Ask someone about the country’s growth prospects, be it a budding economic student, like myself or an expert in the field, you will often hear them both provide some degree of critique or analysis about the Gross Domestic Product (GDP) of the country. This is because, over the years where we have faced economic crisis and instability, the GDP, meaning the monetary value of all goods and services produced in an economy, during a given time period, has served as the primary indicator of societal progress, which has helped us reach the root cause and eventually, even the solution of such issues. However, one of the biggest drawbacks of the GDP as a measure of development is that it fails to distinguish “good progress” from “bad progress”. A nation may be experiencing robust growth in GDP, but it may be at the expense of the negative impact on the environment or rising inequality. Clearly, such growth marks only a short-term win as opposed to sustained development. Not only this, but the GDP also fails to account for the value of free time, leisure or unpaid work – conditions necessary to sustain life. So, despite years of analysis and indices based on it, we must review ourselves to ask whether the GDP can truly serve as a proxy for economic well-being?
Today, climate change, environmental pollution, political instability and cultural disintegration are among the leading global problems that can no longer be ignored. In such a sense, development must not be solely economic, but also needs to be coupled with balance in social and environmental aspects. This led the nations of the world to adopt the “Sustainable Development Goals”. However, with no proper international mechanism to enforce these goals, each country is free to adopt them in their national legislation accordingly, which has caused increasing inequality in their implementation on the global front.
A Possible Solution
The tiny state of Bhutan, landlocked in the Himalayas, understood such problems as it recognized the importance of happiness to be a guiding principle of public policy, under the leadership of its kings, many centuries ago. The 1729 legal code of Bhutan states “The purpose of the government is to provide happiness to its people. If it cannot provide happiness, there is no need for the governance to exist”. Thus, they coined the term “Gross National Happiness” (GNH) with the aim of harmonizing a sustainable approach to development, happiness and social progress. In 1988, the government of Bhutan established the GNH center to further refine this concept by adopting an index that measures the quality of life and well-being of its citizens.
The country’s policy formulation process is aimed at increasing its GNH by adopting measures to improve environmental conservation, equitable socio-economic development, promotion and preservation of culture and good governance. In fact, these principles are so well ingrained within the nation’s system that the government undertook an extensive retraining program with the Department of Education to implement the concept of “green schools” to align the country’s education system with the principles of GNH.
Feasibility of the approach
While the concept is unique and also a step in the direction of balanced future governance, has the inculcation of GNH really been a success?
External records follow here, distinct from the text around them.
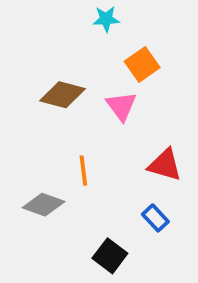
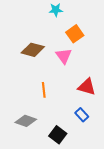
gray diamond: (44, 205) -> (26, 121), moved

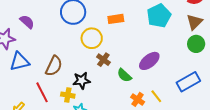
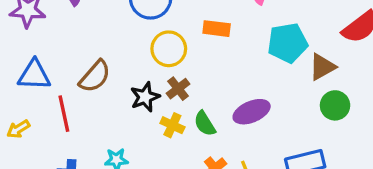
brown triangle: (194, 22) -> (322, 67), moved
blue triangle: (20, 62) -> (34, 75), moved
black star: (82, 81) -> (145, 97), moved, turned -30
yellow cross: (68, 95) -> (172, 125), moved

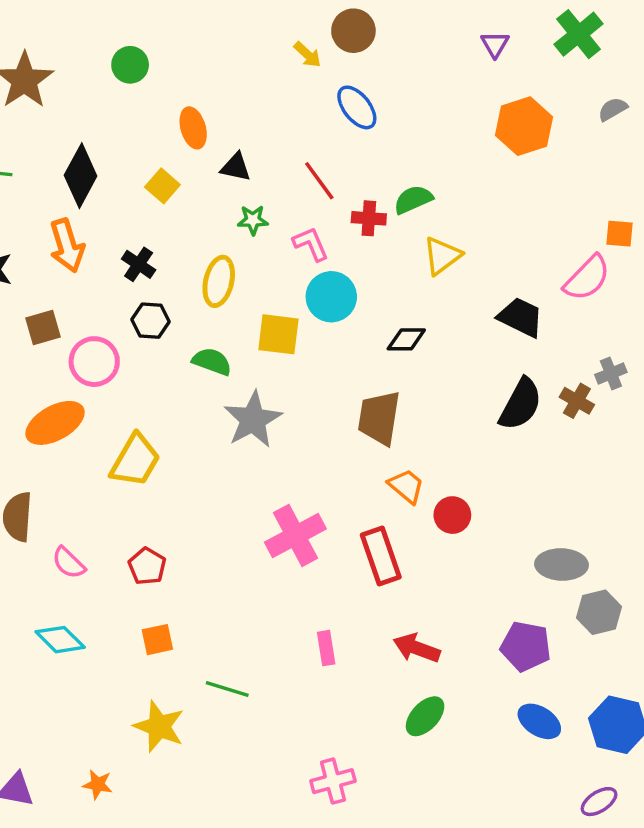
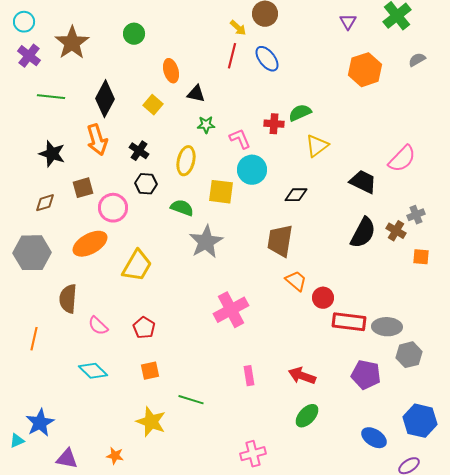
red line: (319, 181) -> (232, 56), moved, turned 50
orange square: (619, 234) -> (421, 257), moved
red rectangle: (381, 556) -> (349, 322), moved, turned -64
blue ellipse: (539, 721) -> (374, 438), moved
While the Government of Bhutan managed a rise in GNH by increasing the access to basic infrastructure like clean water supply, healthcare and electricity; a simultaneous and rapid modernization of the country is leading to gradual erosion of its deep-rooted culture while also contributing to widening disparities of income and unemployment.
Several experts have even raised contentions about GNH as a sustainable measure of growth as it makes the government responsible for the happiness of its citizens. But how can a qualitative concept like happiness be made a right under the constitution when the notion and extent of happiness differs for all? Such an index as the foundation of growth, especially in larger and developing economies is even termed primitive due to lack of proper and uniform measure of progress of the nation.
Nonetheless, GNH is an experiment – one which tries to strike political and spiritual balance, strives to combine modernity with traditions and aims to achieve a unique combination of ancient culture with a sustainable post-industrial future. Though not in its entirety, GNH is a framework that can be refined and implemented in line with other indices of growth to replicate this experiment in the pursuit of a just and harmonious society.